Trying to reform the Soviet Union’s failing government and heinous ideology had major geopolitical consequences, as well. With their backs to the wall in economic, strategic, and military competition, the Soviets were forced to reconsider their massive military spending and unsustainable global commitments. The Reagan administration correctly perceived and exacerbated this weakness with a successful “rollback” strategy that challenged communism in countries where it was established and presented the Kremlin with insuperable obstacles to continued conflict.
Gorbachev’s Western liberal fans despised Ronald Reagan and have sought ever since to credit Gorbachev with the end of the Cold War.
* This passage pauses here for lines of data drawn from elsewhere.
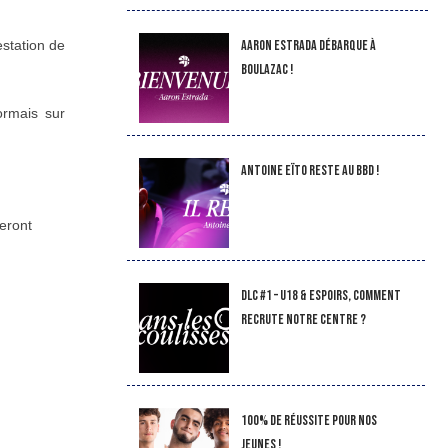
Aaron Estrada débarque à
estation de
Boulazac !
ormais sur
Antoine Eïto reste au BBD !
teront
DLC #1 – U18 & Espoirs, comment
recrute notre Centre ?
100% de réussite pour nos
jeunes !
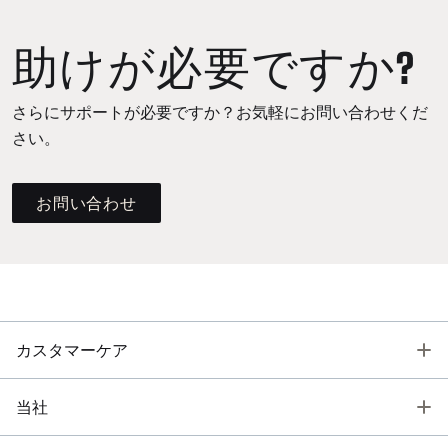
助けが必要ですか?
さらにサポートが必要ですか？お気軽にお問い合わせくだ
さい。
お問い合わせ
T
カスタマーケア
T
当社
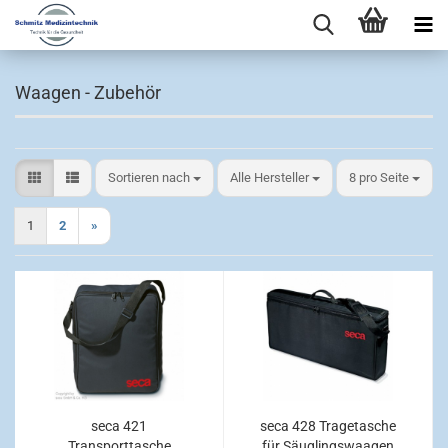
Waagen - Zubehör
Sortieren nach
pro Seite
Sortieren nach
Alle Hersteller
8 pro Seite
1
2
»
seca 421
seca 428 Tragetasche
Transporttasche
für Säuglingswaagen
In 1990, he was even awarded the Nobel Peace Prize—long before Barack Obama got it for doing nothing. This warped point of view, as well as a misleading “equivalence” interpretation of the Cold War’s origins, has complemented our discredited foreign policy establishment’s failed strategy of a new globalized world order, in which America could not be a winner, and no other country could be a loser.
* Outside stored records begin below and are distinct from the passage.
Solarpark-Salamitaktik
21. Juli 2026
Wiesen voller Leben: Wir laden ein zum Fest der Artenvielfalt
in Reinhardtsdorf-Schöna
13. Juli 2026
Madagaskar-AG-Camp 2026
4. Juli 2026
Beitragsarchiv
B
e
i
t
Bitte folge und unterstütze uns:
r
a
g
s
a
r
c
In Russia, however, Gorbachev was a loser—and to many minds, even a traitor. When he sought the Russian presidency in 1996, he won a paltry 0.51% of the vote. His eventual successor Vladimir Putin has famously called the collapse of the Soviet Union “the greatest geopolitical catastrophe of the [20th] century.” Supported by the old hard-liner camp, Putin, who perhaps understandably never consulted Gorbachev on any matter of statecraft, has reversed his predecessor’s policies in every possible way and refashioned Russia as an autocratic rogue state that accepts isolation from the international community while courting the comradeship of other rogue states. A Kremlin spokesman reflecting on Gorbachev’s death dismissed his vision of “an eternal romantic period between the new Soviet Union and the world” and praised Putin for recognizing what he called the “bloodthirstiness of our opponents” in time to take decisive action.
Internationally, Gorbachev’s failure taught the world’s dictators that they can reliably maintain power as long as they preserve the loyalty of the army and security police, and have the will to use it. As we have seen with depressing regularity, and even before Gorbachev died, in places as diverse as Lebanon, Venezuela, Iran, Belarus, China, Syria, Cuba, and Nicaragua—to say nothing of Russia itself—a violent new philosophy of government has emerged in reaction to what happened to the Soviet Union under his leadership.
In our own country, it is certainly no coincidence that Gorbachev is mourned most deeply by the same people who favor an illiberal administrative state fueled by an ideology of moral and “scientific” superiority and guided by social philosophies rooted in Marxism. We can only hope they enjoy as much success as he did.
Paul du Quenoy is president of the Palm Beach Freedom Institute.
The views expressed in this article are the writer’s own.